> EXERCISE DETAILS
Print nothing except the lines of the listing below from the line with "معرفی هواوی nova 16 SE با" to the line with "Snapdragon 4 Gen 5", each exactly as written, both ends included.

> SOURCE RECORDS

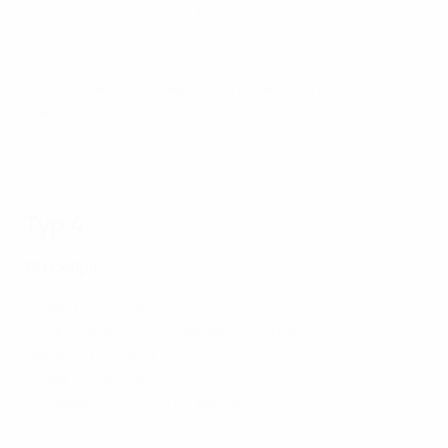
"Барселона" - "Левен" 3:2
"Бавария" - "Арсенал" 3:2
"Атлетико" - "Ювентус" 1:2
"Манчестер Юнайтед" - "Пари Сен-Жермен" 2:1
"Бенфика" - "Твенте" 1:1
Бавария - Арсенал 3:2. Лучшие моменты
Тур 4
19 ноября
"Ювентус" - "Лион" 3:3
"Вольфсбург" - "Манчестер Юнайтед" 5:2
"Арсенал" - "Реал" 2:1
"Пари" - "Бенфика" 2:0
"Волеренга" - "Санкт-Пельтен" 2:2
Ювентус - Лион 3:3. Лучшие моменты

* * *

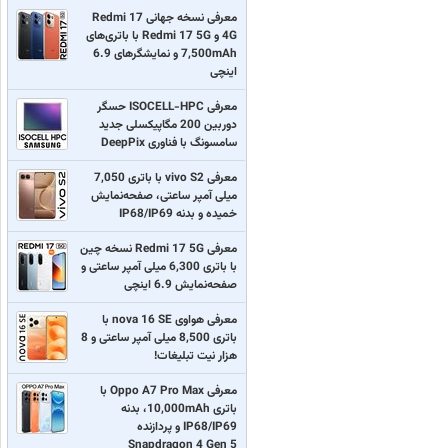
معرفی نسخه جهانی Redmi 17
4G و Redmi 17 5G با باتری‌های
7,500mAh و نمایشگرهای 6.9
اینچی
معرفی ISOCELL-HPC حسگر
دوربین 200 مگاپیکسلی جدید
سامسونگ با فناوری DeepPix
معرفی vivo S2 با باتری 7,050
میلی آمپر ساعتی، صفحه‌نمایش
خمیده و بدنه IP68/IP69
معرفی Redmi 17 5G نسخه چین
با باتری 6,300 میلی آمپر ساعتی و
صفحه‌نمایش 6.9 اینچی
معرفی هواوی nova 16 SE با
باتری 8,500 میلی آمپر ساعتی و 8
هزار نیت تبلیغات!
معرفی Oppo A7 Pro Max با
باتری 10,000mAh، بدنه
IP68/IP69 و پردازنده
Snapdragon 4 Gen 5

> OUTPUT FOR THIS EXERCISE
معرفی هواوی nova 16 SE با
باتری 8,500 میلی آمپر ساعتی و 8
هزار نیت تبلیغات!
معرفی Oppo A7 Pro Max با
باتری 10,000mAh، بدنه
IP68/IP69 و پردازنده
Snapdragon 4 Gen 5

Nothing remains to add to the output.